Anina Coal mine

Location
- Location: Anina, Caraș-Severin County, Romania;

Production
- Products: Anthracite, lignite, brown coal and oil shale

History
- Opened: 1790
- Closed: 2006

Owner
- Company: Miniera Banat

= Anina Mine =

Mine in Romania

Anina Coal Mine is an underground mine that is now closed. It was one of the largest mines in Romania. It is located in South-Western Romania, in Anina, Caraș-Severin County in the historical Banat region. The mine still has large reserves of anthracite, lignite, brown coal and oil shale amounting to over 1.3 billion tonnes. It was owned by Miniera Banat a state owned company that specialised in the management of coal mines in the Banat region. The mine opened in 1790 making it the longest running mine in Romania until its closure in 2006. Its galleries are hundreds of kilometers in length and reach a depth of 1200 m making it the deepest mine in Romania and one of the deepest in Europe. The mine supplied oil shale to the nearby Crivina Power Station, a 990 MW thermal power station, the first oil shale power station in Romania, that had to be supplied with around 4 million tonnes of oil shale per year.

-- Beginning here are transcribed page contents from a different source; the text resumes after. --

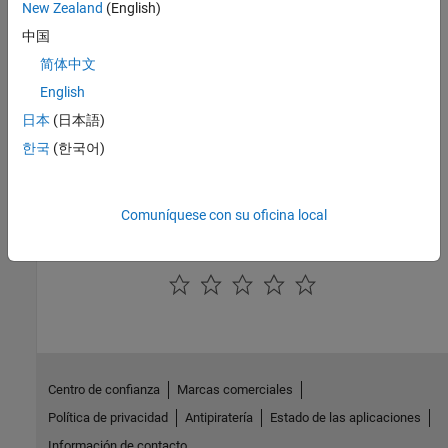
Distribución binomial negativa
New Zealand
(English)
Ajuste los parámetros de la distribución binomial negativa a los
中国
datos, evalúe la distribución o su inversa, genere muestras
简体中文
pseudoaleatorias
English
Distribución de Poisson
Ajuste, evalúe y genere muestras aleatorias a partir de una
日本
(日本語)
distribución de Poisson
한국
(한국어)
Distribución uniforme (discreta)
Evalúe la distribución uniforme discreta o su inversa, genere
muestras pseudoaleatorias
Comuníquese con su oficina local
¿Qué tan útil fue esta traducción?
Centro de confianza
Marcas comerciales
Política de privacidad
Antipiratería
Estado de las aplicaciones
Información de contacto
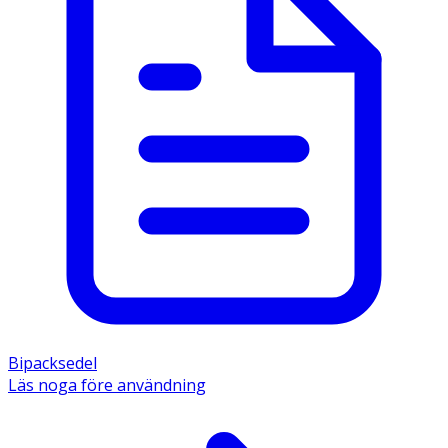
Bipacksedel
Läs noga före användning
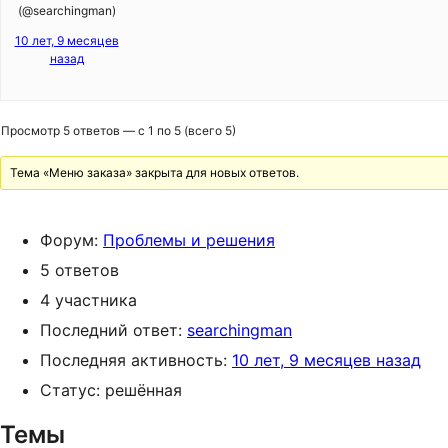
(@searchingman)
10 лет, 9 месяцев
назад
Просмотр 5 ответов — с 1 по 5 (всего 5)
Тема «Меню заказа» закрыта для новых ответов.
Форум:
Проблемы и решения
5 ответов
4 участника
Последний ответ:
searchingman
Последняя активность:
10 лет, 9 месяцев назад
Статус: решённая
Темы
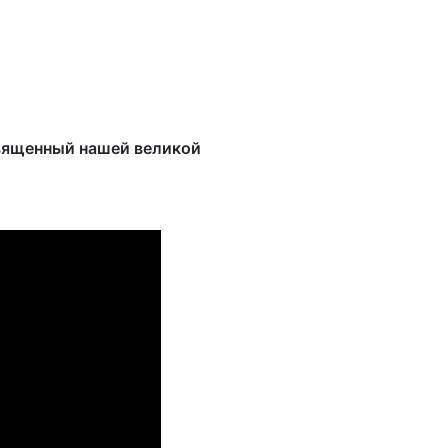
священный нашей великой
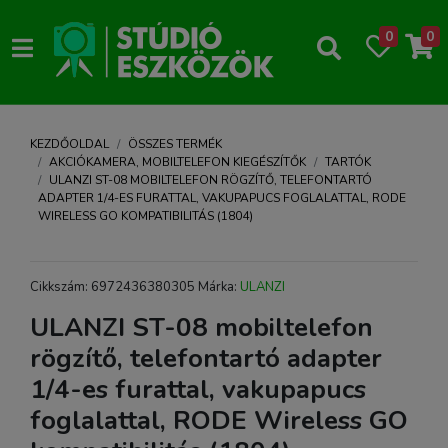
0
0
KEZDŐOLDAL
ÖSSZES TERMÉK
AKCIÓKAMERA, MOBILTELEFON KIEGÉSZÍTŐK
TARTÓK
ULANZI ST-08 MOBILTELEFON RÖGZÍTŐ, TELEFONTARTÓ
ADAPTER 1/4-ES FURATTAL, VAKUPAPUCS FOGLALATTAL, RODE
WIRELESS GO KOMPATIBILITÁS (1804)
Cikkszám: 6972436380305 Márka:
ULANZI
ULANZI ST-08 mobiltelefon
rögzítő, telefontartó adapter
1/4-es furattal, vakupapucs
foglalattal, RODE Wireless GO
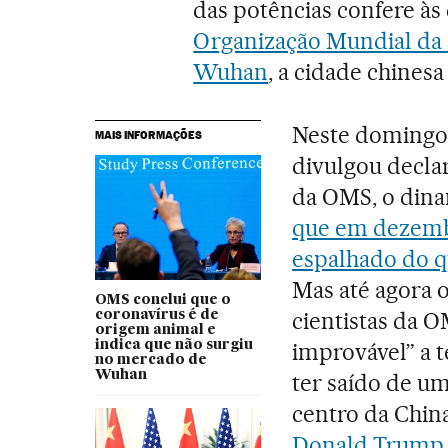
das potências confere às
Organização Mundial da
Wuhan
, a cidade chinesa
Neste domingo
MAIS INFORMAÇÕES
divulgou decla
da OMS, o din
que em dezembr
espalhado do q
Mas até agora 
OMS conclui que o
cientistas da 
coronavírus é de
origem animal e
indica que não surgiu
improvável” a 
no mercado de
Wuhan
ter saído de um
centro da Chin
Donald Trump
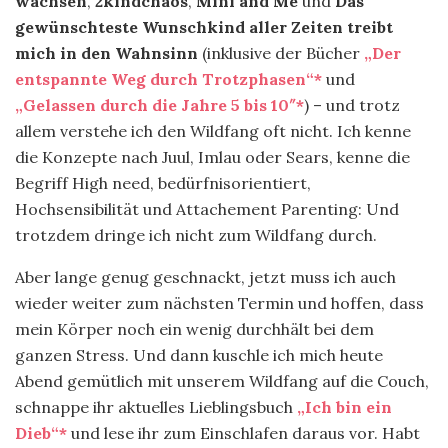
wachsen
,
2kindchaos
,
Mini and Me
und
Das
gewünschteste Wunschkind aller Zeiten treibt
mich in den Wahnsinn
(inklusive der Bücher
„Der
entspannte Weg durch Trotzphasen“*
und
„Gelassen durch die Jahre 5 bis 10″*
) – und trotz
allem verstehe ich den Wildfang oft nicht. Ich kenne
die Konzepte nach Juul, Imlau oder Sears, kenne die
Begriff High need, bedürfnisorientiert,
Hochsensibilität und Attachement Parenting: Und
trotzdem dringe ich nicht zum Wildfang durch.
Aber lange genug geschnackt, jetzt muss ich auch
wieder weiter zum nächsten Termin und hoffen, dass
mein Körper noch ein wenig durchhält bei dem
ganzen Stress. Und dann kuschle ich mich heute
Abend gemütlich mit unserem Wildfang auf die Couch,
schnappe ihr aktuelles Lieblingsbuch
„Ich bin ein
Dieb“*
und lese ihr zum Einschlafen daraus vor. Habt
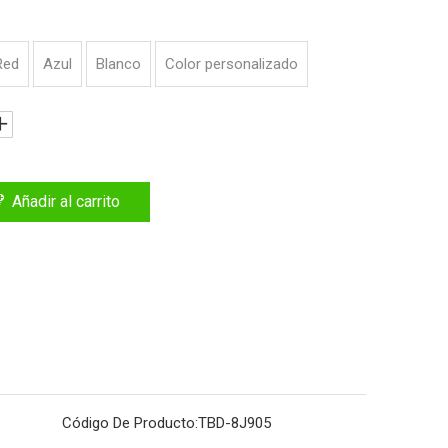
Red
Azul
Blanco
Color personalizado
Añadir al carrito
Código De Producto:
TBD-8J905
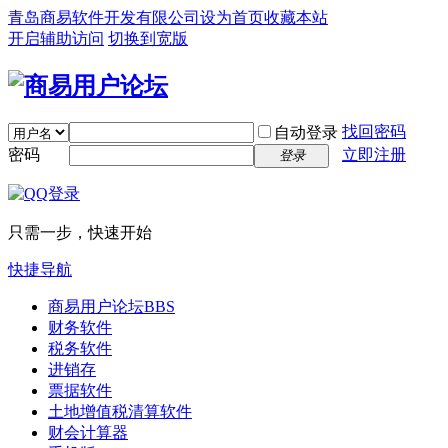
青岛商易软件开发有限公司
设为首页
收藏本站
开启辅助访问
切换到宽版
找回密码
自动登录
密码
立即注册
登录
只需一步，快速开始
快捷导航
商易用户论坛
BBS
财务软件
税务软件
进销存
票据软件
土地增值税清算软件
财会计算器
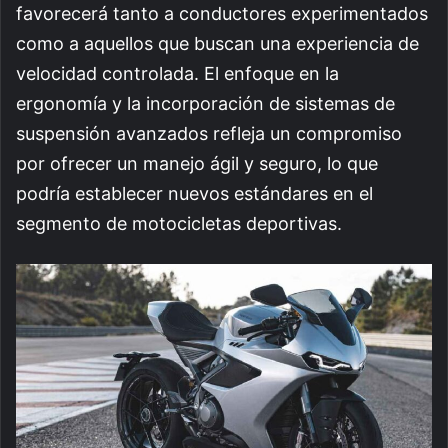
favorecerá tanto a conductores experimentados
como a aquellos que buscan una experiencia de
velocidad controlada. El enfoque en la
ergonomía y la incorporación de sistemas de
suspensión avanzados refleja un compromiso
por ofrecer un manejo ágil y seguro, lo que
podría establecer nuevos estándares en el
segmento de motocicletas deportivas.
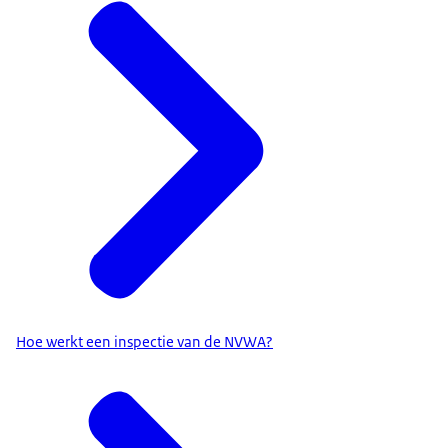
Hoe werkt een inspectie van de NVWA?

The Anina mine was the site of many fatal accidents during its history, which claimed over 1,000 lives from its opening in 1790 to its closure in 2006.

==Reserves==
The Anina mine still has large anthracite, lignite, brown coal and oil shale reserves amounting to over 840 million tonnes. The large share of these reserves is represented by oil shale with reserves amounting to 728 million tonnes and represents the largest oil shale reserves in Romania. Other important reserves include 83 million tonnes of anthracite, 26 million tonnes of brown coal and 6 million tonnes lignite.